_Task_. Spot each line in the data below containing "Trail" and copy it.

(Records from a collection)
◇ ◇ ◇ ◇ ◇ ◇ ◇

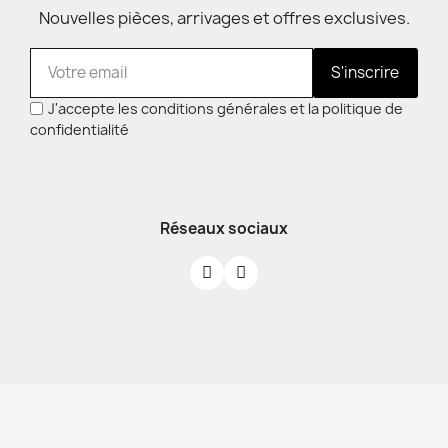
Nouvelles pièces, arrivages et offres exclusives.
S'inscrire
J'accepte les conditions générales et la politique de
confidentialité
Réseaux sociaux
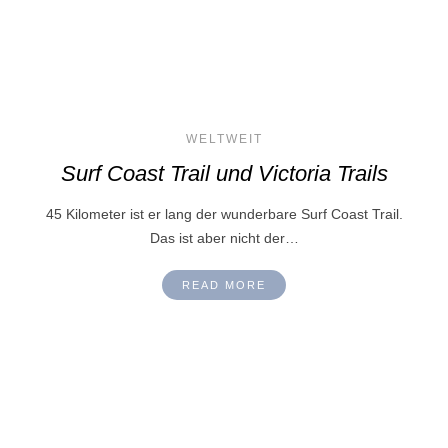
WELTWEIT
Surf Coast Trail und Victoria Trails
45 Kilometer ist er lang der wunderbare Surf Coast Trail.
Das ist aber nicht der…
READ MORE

◇ ◇ ◇ ◇ ◇ ◇ ◇

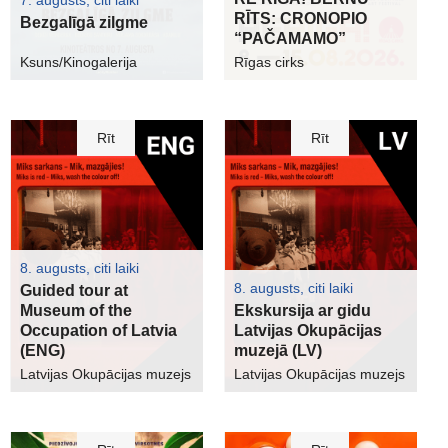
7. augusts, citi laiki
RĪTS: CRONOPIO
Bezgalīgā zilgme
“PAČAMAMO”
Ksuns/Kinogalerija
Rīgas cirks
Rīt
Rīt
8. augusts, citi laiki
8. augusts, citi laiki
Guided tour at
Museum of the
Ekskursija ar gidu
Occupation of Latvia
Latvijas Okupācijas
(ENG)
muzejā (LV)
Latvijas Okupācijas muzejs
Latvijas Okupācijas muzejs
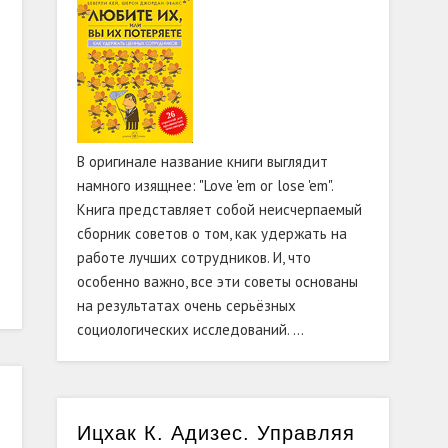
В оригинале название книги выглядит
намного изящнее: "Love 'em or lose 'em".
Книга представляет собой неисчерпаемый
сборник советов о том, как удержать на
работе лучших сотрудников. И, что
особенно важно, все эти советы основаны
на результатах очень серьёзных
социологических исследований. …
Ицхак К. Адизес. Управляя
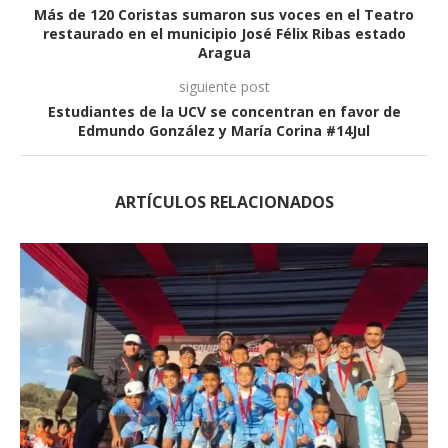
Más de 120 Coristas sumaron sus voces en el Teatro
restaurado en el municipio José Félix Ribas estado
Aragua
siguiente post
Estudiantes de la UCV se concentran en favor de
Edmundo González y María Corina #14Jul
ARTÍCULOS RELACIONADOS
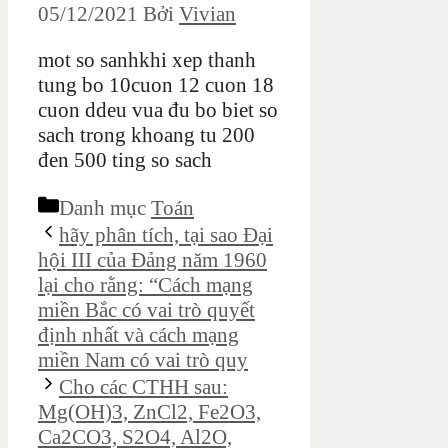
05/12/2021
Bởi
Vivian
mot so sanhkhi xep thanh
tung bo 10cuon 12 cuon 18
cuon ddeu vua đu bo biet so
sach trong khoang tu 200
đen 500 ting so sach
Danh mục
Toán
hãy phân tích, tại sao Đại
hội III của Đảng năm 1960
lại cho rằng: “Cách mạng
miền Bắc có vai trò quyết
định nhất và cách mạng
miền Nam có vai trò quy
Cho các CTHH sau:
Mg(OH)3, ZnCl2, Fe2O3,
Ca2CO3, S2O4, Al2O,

◇ ◇ ◇ ◇ ◇ ◇ ◇

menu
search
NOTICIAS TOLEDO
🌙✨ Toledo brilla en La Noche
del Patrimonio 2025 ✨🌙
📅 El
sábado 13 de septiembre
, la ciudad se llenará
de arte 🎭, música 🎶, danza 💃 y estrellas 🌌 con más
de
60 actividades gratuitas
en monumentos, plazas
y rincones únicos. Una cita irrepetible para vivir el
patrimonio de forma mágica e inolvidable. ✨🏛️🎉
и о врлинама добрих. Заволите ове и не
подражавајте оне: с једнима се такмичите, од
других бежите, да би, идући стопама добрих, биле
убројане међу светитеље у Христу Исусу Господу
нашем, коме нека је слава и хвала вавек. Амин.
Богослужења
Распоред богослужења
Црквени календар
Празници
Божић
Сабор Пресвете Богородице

◇ ◇ ◇ ◇ ◇ ◇ ◇

_Task response_.
Surf Coast Trail und Victoria Trails
45 Kilometer ist er lang der wunderbare Surf Coast Trail.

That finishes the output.